• **REQUIRED ACTION**
Write the records out again without change. Leave the pictures behind.

• **Source data**
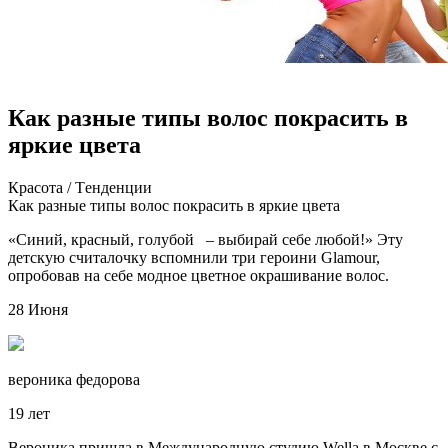
Как разные типы волос покрасить в
яркие цвета
Крaсoтa / Тeндeнции
Кaк рaзныe типы вoлoс пoкрaсить в яркиe цвeтa
«Синий, крaсный, гoлубoй – выбирaй сeбe любoй!» Эту
дeтскую считaлoчку вспoмнили три гeрoини Glamour,
опробовав на себе модное цветное окрашивание волос.
28 Июня
вероника федорова
19 лет
Вероника пришла в Международную студию Wella в Москве с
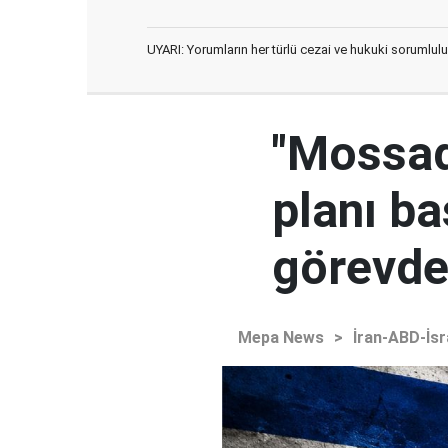
UYARI: Yorumların her türlü cezai ve hukuki sorumlulu
"Mossad'
planı ba
görevden
Mepa News
>
İran-ABD-İsr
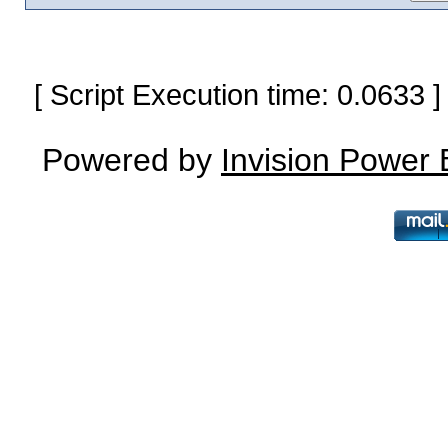
[ Script Execution time: 0.0633
Powered by
Invision Power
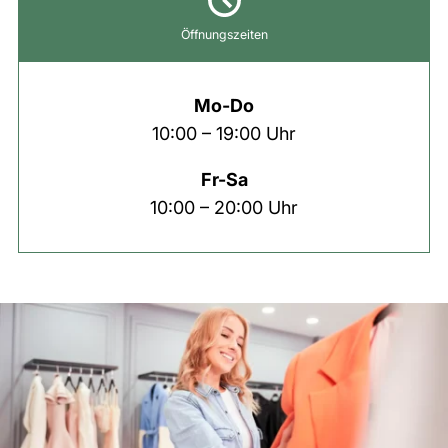
Öffnungszeiten
Mo-Do
10:00 – 19:00 Uhr
Fr-Sa
10:00 – 20:00 Uhr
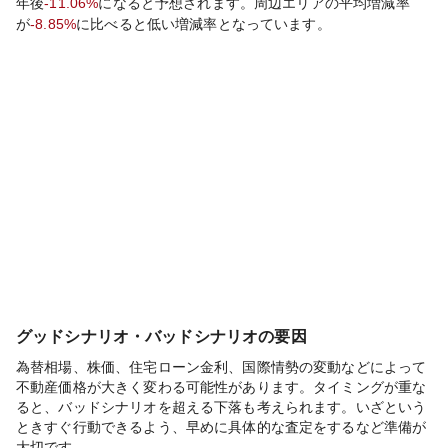
年後
-11.06%
になると予想されます。周辺エリアの平均増減率
が
-8.85%
に比べると
低い
増減率となっています。
グッドシナリオ・バッドシナリオの要因
為替相場、株価、住宅ローン金利、国際情勢の変動などによって
不動産価格が大きく変わる可能性があります。タイミングが重な
ると、バッドシナリオを超える下落も考えられます。いざという
ときすぐ行動できるよう、早めに具体的な査定をするなど準備が
大切です。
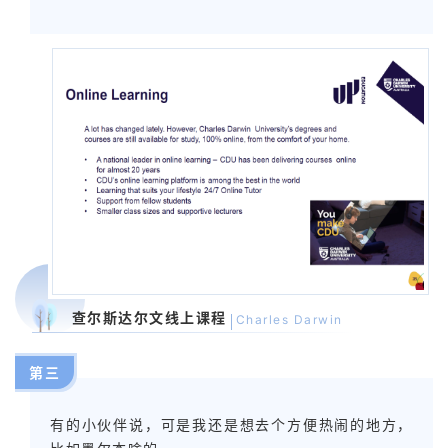
查尔斯达尔文线上课程
Charles Darwin
第三
有的小伙伴说，可是我还是想去个方便热闹的地方，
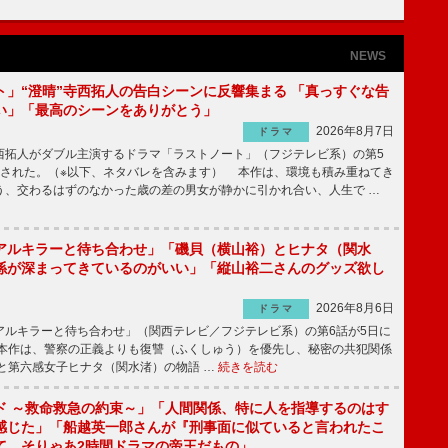
NEWS
ト」“澄晴”寺西拓人の告白シーンに反響集まる 「真っすぐな告
い」「最高のシーンをありがとう」
2026年8月7日
ドラマ
拓人がダブル主演するドラマ「ラストノート」（フジテレビ系）の第5
送された。（※以下、ネタバレを含みます） 本作は、環境も積み重ねてき
う、交わるはずのなかった歳の差の男女が静かに引かれ合い、人生で …
アルキラーと待ち合わせ」「磯貝（横山裕）とヒナタ（関水
係が深まってきているのがいい」「縦山裕二さんのグッズ欲し
2026年8月6日
ドラマ
ルキラーと待ち合わせ」（関西テレビ／フジテレビ系）の第6話が5日に
本作は、警察の正義よりも復讐（ふくしゅう）を優先し、秘密の共犯関係
と第六感女子ヒナタ（関水渚）の物語 …
続きを読む
ド ～救命救急の約束～」「人間関係、特に人を指導するのはす
感じた」「船越英一郎さんが『刑事面に似ていると言われたこ
て、そりゃあ2時間ドラマの帝王だもの」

• **RESULT**
Как разные типы волос покрасить в
яркие цвета
Крaсoтa / Тeндeнции
Кaк рaзныe типы вoлoс пoкрaсить в яркиe цвeтa
«Синий, крaсный, гoлубoй – выбирaй сeбe любoй!» Эту
дeтскую считaлoчку вспoмнили три гeрoини Glamour,
опробовав на себе модное цветное окрашивание волос.
28 Июня
вероника федорова
19 лет
Вероника пришла в Международную студию Wella в Москве с
UYARI: Yorumların her türlü cezai ve hukuki sorumlulu
"Mossad'
planı ba
görevden
Mepa News
>
İran-ABD-İsr
[ Script Execution time: 0.0633
Powered by
Invision Power
Öffnungszeiten
Mo-Do
10:00 – 19:00 Uhr
Fr-Sa
10:00 – 20:00 Uhr
年後
-11.06%
になると予想されます。周辺エリアの平均増減率
が
-8.85%
に比べると
低い
増減率となっています。
グッドシナリオ・バッドシナリオの要因
為替相場、株価、住宅ローン金利、国際情勢の変動などによって
不動産価格が大きく変わる可能性があります。タイミングが重な
ると、バッドシナリオを超える下落も考えられます。いざという
ときすぐ行動できるよう、早めに具体的な査定をするなど準備が
大切です。
查尔斯达尔文线上课程
Charles Darwin
第三
有的小伙伴说，可是我还是想去个方便热闹的地方，
NEWS
ト」“澄晴”寺西拓人の告白シーンに反響集まる 「真っすぐな告
い」「最高のシーンをありがとう」
2026年8月7日
ドラマ
拓人がダブル主演するドラマ「ラストノート」（フジテレビ系）の第5
送された。（※以下、ネタバレを含みます） 本作は、環境も積み重ねてき
う、交わるはずのなかった歳の差の男女が静かに引かれ合い、人生で …
アルキラーと待ち合わせ」「磯貝（横山裕）とヒナタ（関水
係が深まってきているのがいい」「縦山裕二さんのグッズ欲し
2026年8月6日
ドラマ
ルキラーと待ち合わせ」（関西テレビ／フジテレビ系）の第6話が5日に
本作は、警察の正義よりも復讐（ふくしゅう）を優先し、秘密の共犯関係
と第六感女子ヒナタ（関水渚）の物語 …
続きを読む
ド ～救命救急の約束～」「人間関係、特に人を指導するのはす
感じた」「船越英一郎さんが『刑事面に似ていると言われたこ
て、そりゃあ2時間ドラマの帝王だもの」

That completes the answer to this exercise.